Unions keep open mind

As Huffman arrived in town, the state's teachers unions were preparing for a Saturday rally to protest what they see as an attack on teacher tenure and collective bargaining rights.

Still, union officials say they're willing to give Huffman a chance.

"He's sort of an unknown quantity to us, but we look forward to sitting down with him," said Jerry Winters, director of government relations for the Tennessee Education Association, the state's largest teachers union. "We're not going to hold his background against him."

Former Education Commissioner Tim Webb, a longtime Tennessee school administrator, now works as Cheatham County's director of schools. But some say the new commissioner's executive background as an outside observer of public education will be a real asset.

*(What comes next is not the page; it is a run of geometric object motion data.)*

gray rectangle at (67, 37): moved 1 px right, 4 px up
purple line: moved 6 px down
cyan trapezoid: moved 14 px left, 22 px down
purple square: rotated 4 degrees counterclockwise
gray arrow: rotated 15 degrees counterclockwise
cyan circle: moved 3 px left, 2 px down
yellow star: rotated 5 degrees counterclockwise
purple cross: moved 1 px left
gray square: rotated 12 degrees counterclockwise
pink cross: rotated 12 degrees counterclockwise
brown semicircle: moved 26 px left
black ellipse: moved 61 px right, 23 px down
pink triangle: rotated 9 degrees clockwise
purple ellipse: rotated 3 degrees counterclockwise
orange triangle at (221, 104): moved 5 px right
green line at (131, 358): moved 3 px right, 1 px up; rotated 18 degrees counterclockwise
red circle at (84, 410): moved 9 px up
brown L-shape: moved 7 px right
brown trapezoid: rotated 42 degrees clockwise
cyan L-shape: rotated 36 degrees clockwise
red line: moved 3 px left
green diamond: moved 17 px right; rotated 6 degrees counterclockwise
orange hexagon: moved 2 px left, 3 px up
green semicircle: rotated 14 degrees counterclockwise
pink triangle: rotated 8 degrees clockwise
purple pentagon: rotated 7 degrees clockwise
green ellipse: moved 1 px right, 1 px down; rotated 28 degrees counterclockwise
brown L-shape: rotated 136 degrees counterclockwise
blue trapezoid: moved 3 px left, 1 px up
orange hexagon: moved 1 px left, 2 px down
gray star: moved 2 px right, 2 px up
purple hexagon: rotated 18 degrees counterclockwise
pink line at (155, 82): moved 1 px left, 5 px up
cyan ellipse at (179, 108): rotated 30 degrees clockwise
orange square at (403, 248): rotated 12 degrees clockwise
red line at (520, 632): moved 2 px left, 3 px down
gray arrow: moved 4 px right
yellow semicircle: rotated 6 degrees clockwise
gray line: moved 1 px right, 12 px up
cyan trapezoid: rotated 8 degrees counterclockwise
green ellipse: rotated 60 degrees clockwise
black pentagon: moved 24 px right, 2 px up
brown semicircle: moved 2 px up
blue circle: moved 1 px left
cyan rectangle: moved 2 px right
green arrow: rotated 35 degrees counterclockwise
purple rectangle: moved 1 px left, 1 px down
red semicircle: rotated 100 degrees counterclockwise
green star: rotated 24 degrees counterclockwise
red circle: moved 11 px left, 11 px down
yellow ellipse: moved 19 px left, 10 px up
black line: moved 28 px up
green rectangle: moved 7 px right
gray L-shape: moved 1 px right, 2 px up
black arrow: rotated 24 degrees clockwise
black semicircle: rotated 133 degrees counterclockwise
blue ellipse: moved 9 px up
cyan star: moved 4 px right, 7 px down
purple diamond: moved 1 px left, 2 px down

"He brings an outsider's perspective, maybe a business perspective, to the job," said J.C. Bowman, executive director of the Professional Educators of Tennessee, a statewide teachers association.

The learning curve is going to be steep at first, for someone who has never worked or taught in Tennessee, he noted.

"He is going to have to be at the top of his game," Bowman said.

Colleagues delighted

State law requires that the education commissioner "shall be a person of literary and scientific attainments and of skill and experience in school administration. The commissioner shall also be qualified to teach in the school of the highest standing over which the commissioner has authority."

Huffman — raised in Ohio and transplanted here from Washington, D.C. — has a doctorate, but he is not licensed to teach in Tennessee. Haslam noted that there have been past education commissioners who were not licensed, either, but "we're going to make certain we get that right."

Huffman, an early Teach for America graduate, spent two years teaching bilingual first- and second-grade classes in Houston. He is a graduate of Swarthmore College and the New York University School of Law and was an associate at a Washington law firm specializing in education law before joining Teach for America's administrative staff 10 years ago. He was most recently executive vice president for public affairs.

His Teach for America colleagues in Tennessee were delighted by the news that he had been tapped for the state's highest education post. More than 250 Teach For America graduates are working in high-need Tennessee schools.

"He's someone who understands the value of public education," said Shani Jackson Dowell, executive director of Teach for America Nashville. "We're just really excited. … He has an incredible commitment to student achievement."

Neither the governor nor Huffman would weigh in on a bill working through the legislature that would strip the state's teachers unions of their right to bargain collectively on salaries and other work issues.

Collective bargaining is not on the governor's short list of education priorities this legislative term.

"We're not going to throw 100 things against the wall and see what sticks. We're going to pick a few things that we think are important," Haslam said.

Huffman, 40, is the father of two daughters. He and his wife, Amy, are expecting. His ex-wife, Michelle Rhee, is the former chancellor of the District of Columbia Public Schools who made headlines with her sweeping reform efforts.

Huffman served as a columnist for The Washington Post last year after winning the newspaper's contest to become a "pundit." His columns can be read at www.washingtonpost.com/wp-dyn/content/linkset/2009/12/10/LI2009121002695.html.